Vampire Capital

It bothers me as a general matter that so much of our discourse about the economy can proceed as if capitalism distributes things according to variations in work and contribution, or in short desert. It bothers me both because it is wrong and also because it is clearly wrong in ways that have been known for centuries, but which no major commentator is interested in talking about.

When faced with such nonsense, it should be simple enough to point out that 30% of the national output each year goes to owners of capital that did not produce it. You can quibble over whether we should describe that 30% as having actually been produced by workers (Marx’s view) or as having been produced by the capital itself (the more conventional view), but there is no quibbling over the fact that the capitalists did not produce it. The marginal productivity of capital is not the marginal productivity of its owners, a fact made even more compelling (and dangerous) by the fact that “ownership” is a purely legal construct.

What’s more, if you understand the process of compounding capital accumulation, it could not be more obvious that capitalists are receiving distributions from production that they have absolutely nothing to do with. The production of a unit of capital (say a machine) is, in the first instance, a creation of labor. And from a basic desert view, we would say its producer has a right to it. But from that point on, the production of the capital itself, and the capital income that flows from that production, is not the creation of the capitalist’s labor and the capitalist cannot seriously maintain they are the producer of it. This is, technically, where the desert chain first breaks down.

But even if you thought, as might be reasonable to some, that someone who physically makes a machine is owed both the machine itself and the future income flowing to it, this would never be able to explain how compounding capital income is justified.
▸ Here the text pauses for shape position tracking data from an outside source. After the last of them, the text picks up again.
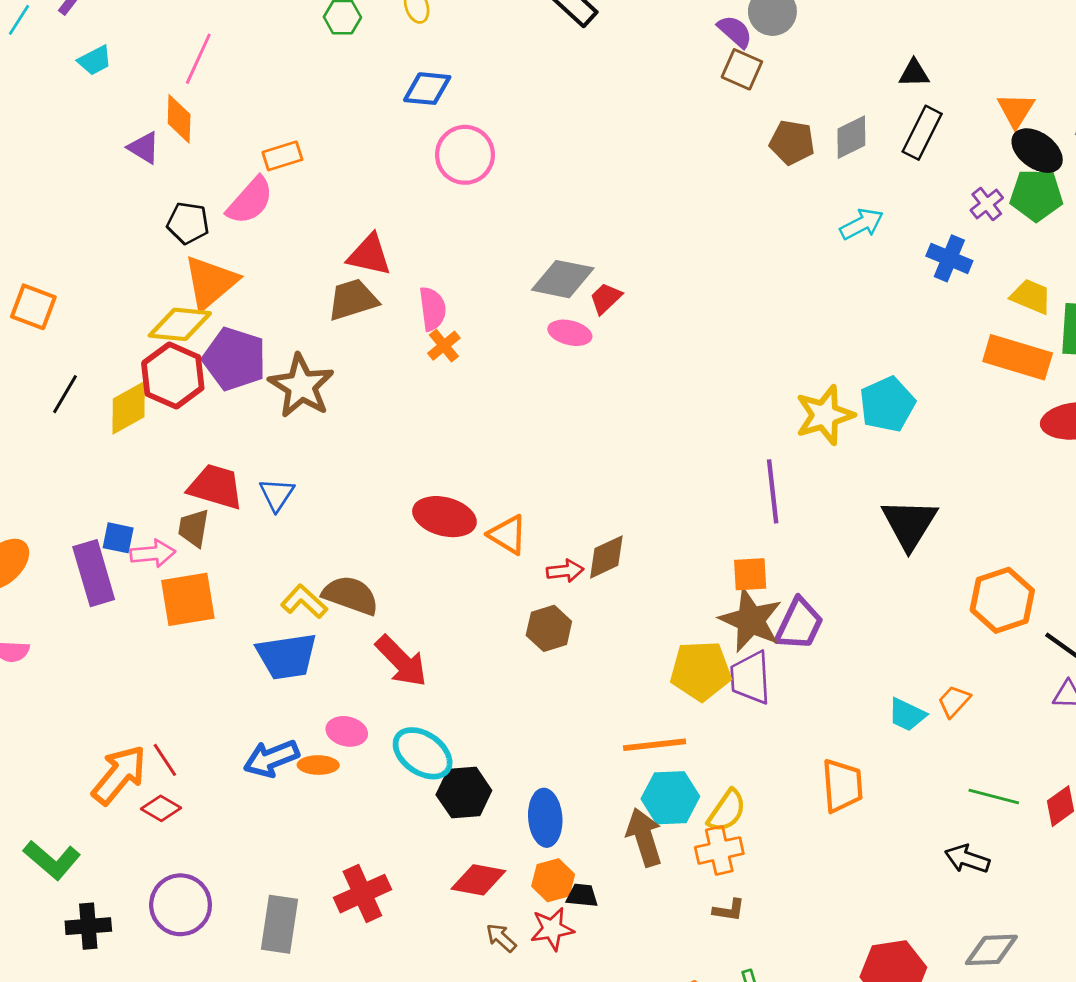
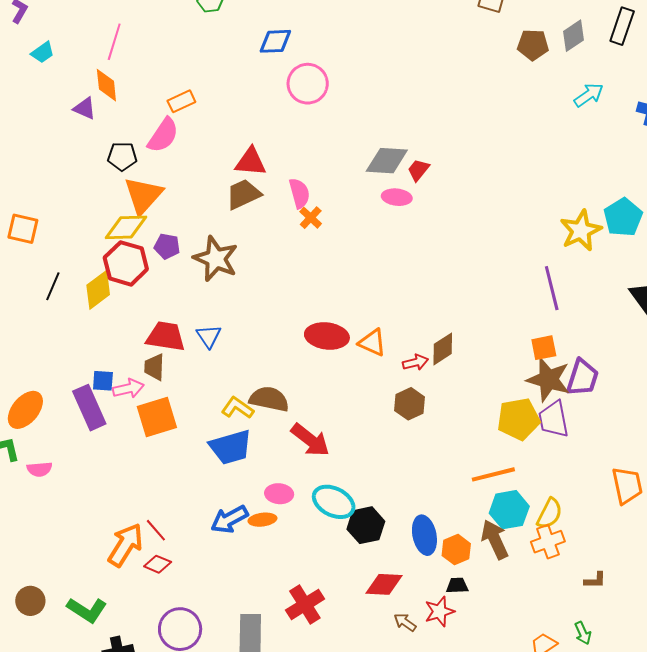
purple pentagon: (234, 359) -> (167, 246), size x0.6
orange hexagon: (553, 880) -> (456, 550), moved
brown L-shape: (729, 910) -> (595, 580), moved

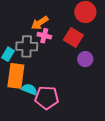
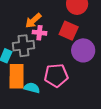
purple circle: (85, 59) -> (83, 50), size x1.5
pink pentagon: (47, 98) -> (56, 75), moved

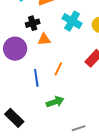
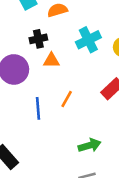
cyan cross: (72, 21) -> (88, 40), turned 30
green arrow: (55, 102) -> (90, 145), moved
If a person who physically makes a machine takes the capital income from the machine and then pays someone else to make more machines from which he also then takes the capital income, the capital income from the second-order machines cannot be justified at all. Unlike the initial machine from which he derived capital income, he did not make the second-order machines. What he is doing at that point is leveraging capital income to capture capital produced by other workers, the capital income from which he will then use to capture even more capital produced by other workers, and so on. As this cycle progresses on, we find ourselves with a guy that is living on rents from rents from rents from rents.

Karl Marx is 100% correct on the merits when he famously described this sort of capital accumulation as such: “Capital is dead labour, that, vampire-like, only lives by sucking living labour, and lives the more, the more labour it sucks.” That is simply a factual empirical claim. There is nothing to quibble about on this. It’s not even a philosophical point. It’s just a correct observation about the mechanics of capital accumulation.

I realize that hegemony is a hell of a drug and, as Marx himself points out, legitimating ideologies form up around whatever the economic system happens to be at any given time. But really this desert style of argument is not something people should be entertaining at all. The fact that capitalism does not distribute out according to desert was like 95% of the whole Marxist point! The pro-capitalist response is supposed to be that, for instrumental utilitarian reasons, it’s OK to essentially tax 30% of the national product and hand it over almost entirely the wealthiest 10%. That’s supposed to be a compelling argument, so why can’t we all stay in our lanes on this?